### Task
Below are records to be repeated exactly. Leave their pictures behind.

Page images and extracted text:
= Beginning of Section =

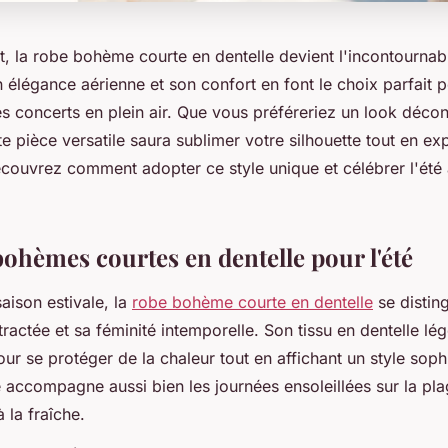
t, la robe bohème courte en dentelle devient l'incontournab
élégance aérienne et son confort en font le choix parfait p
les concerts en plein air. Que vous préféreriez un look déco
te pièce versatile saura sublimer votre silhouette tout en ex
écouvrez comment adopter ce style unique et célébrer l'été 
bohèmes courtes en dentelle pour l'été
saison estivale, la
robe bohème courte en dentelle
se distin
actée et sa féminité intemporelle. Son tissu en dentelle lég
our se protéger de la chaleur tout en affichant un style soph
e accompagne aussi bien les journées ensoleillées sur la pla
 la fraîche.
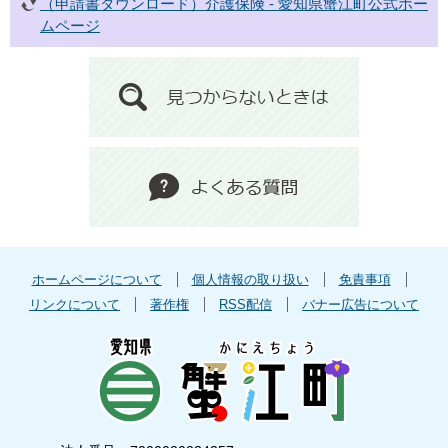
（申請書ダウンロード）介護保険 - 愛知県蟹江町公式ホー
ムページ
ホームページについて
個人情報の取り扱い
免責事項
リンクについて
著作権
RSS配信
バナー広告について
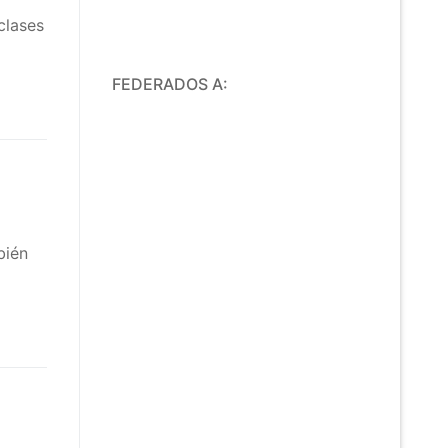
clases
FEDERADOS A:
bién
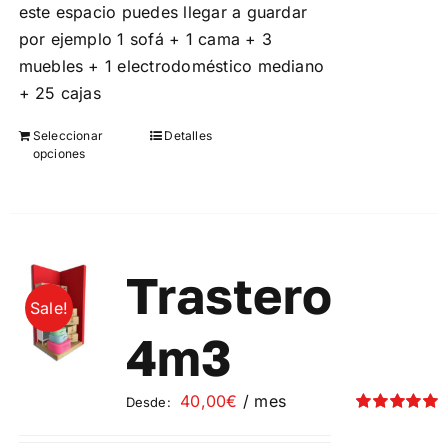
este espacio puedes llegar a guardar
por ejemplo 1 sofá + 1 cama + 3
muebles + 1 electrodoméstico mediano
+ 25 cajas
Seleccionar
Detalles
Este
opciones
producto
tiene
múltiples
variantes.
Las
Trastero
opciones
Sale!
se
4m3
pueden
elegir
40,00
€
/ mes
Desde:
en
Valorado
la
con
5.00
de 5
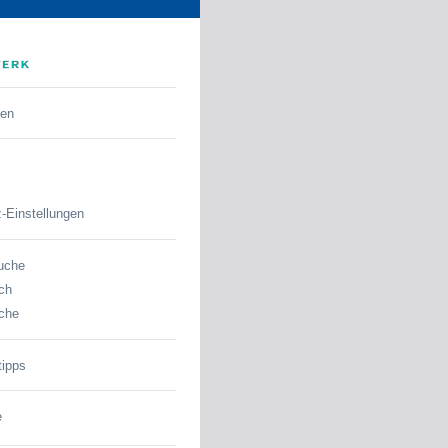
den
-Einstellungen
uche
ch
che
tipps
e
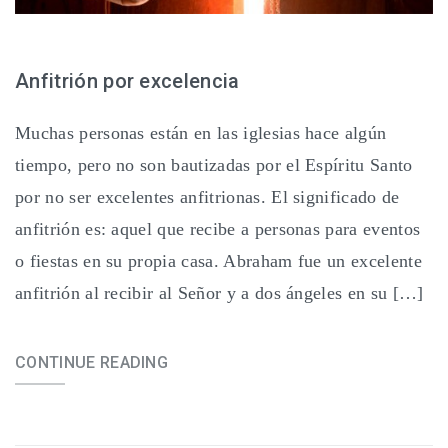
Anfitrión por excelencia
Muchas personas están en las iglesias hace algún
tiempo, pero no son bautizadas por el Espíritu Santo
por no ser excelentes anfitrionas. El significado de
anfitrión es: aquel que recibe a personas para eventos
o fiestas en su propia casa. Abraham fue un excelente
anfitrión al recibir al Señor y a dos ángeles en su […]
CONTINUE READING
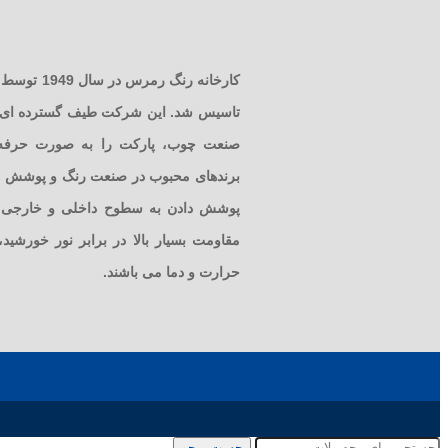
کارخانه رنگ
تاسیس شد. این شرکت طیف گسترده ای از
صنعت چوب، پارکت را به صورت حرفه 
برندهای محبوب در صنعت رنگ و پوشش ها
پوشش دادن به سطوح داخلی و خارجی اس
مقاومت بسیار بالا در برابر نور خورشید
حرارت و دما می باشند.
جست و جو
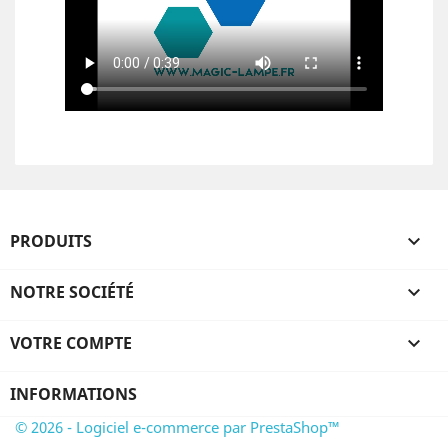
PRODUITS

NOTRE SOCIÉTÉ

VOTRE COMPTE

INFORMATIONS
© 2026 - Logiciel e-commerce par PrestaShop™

= End of Section =

### Answer to the problem
t, la robe bohème courte en dentelle devient l'incontournab
élégance aérienne et son confort en font le choix parfait p
les concerts en plein air. Que vous préféreriez un look déco
te pièce versatile saura sublimer votre silhouette tout en ex
écouvrez comment adopter ce style unique et célébrer l'été 
bohèmes courtes en dentelle pour l'été
saison estivale, la
robe bohème courte en dentelle
se distin
actée et sa féminité intemporelle. Son tissu en dentelle lég
our se protéger de la chaleur tout en affichant un style soph
e accompagne aussi bien les journées ensoleillées sur la pla
 la fraîche.
（申請書ダウンロード）介護保険 - 愛知県蟹江町公式ホー
ムページ
ホームページについて
個人情報の取り扱い
免責事項
リンクについて
著作権
RSS配信
バナー広告について
clases
FEDERADOS A:
bién
este espacio puedes llegar a guardar
por ejemplo 1 sofá + 1 cama + 3
muebles + 1 electrodoméstico mediano
+ 25 cajas
Seleccionar
Detalles
Este
opciones
producto
tiene
múltiples
variantes.
Las
Trastero
opciones
Sale!
se
4m3
pueden
elegir
40,00
€
/ mes
Desde:
en
Valorado
la
con
5.00
de 5
den
-Einstellungen
uche
ch
che
tipps
e
Anfitrión por excelencia
Muchas personas están en las iglesias hace algún
tiempo, pero no son bautizadas por el Espíritu Santo
por no ser excelentes anfitrionas. El significado de
anfitrión es: aquel que recibe a personas para eventos
o fiestas en su propia casa. Abraham fue un excelente
anfitrión al recibir al Señor y a dos ángeles en su […]
CONTINUE READING
کارخانه رنگ
تاسیس شد. این شرکت طیف گسترده ای از
صنعت چوب، پارکت را به صورت حرفه 
برندهای محبوب در صنعت رنگ و پوشش ها
پوشش دادن به سطوح داخلی و خارجی اس
مقاومت بسیار بالا در برابر نور خورشید
حرارت و دما می باشند.
جست و جو
PRODUITS

NOTRE SOCIÉTÉ

VOTRE COMPTE

INFORMATIONS
© 2026 - Logiciel e-commerce par PrestaShop™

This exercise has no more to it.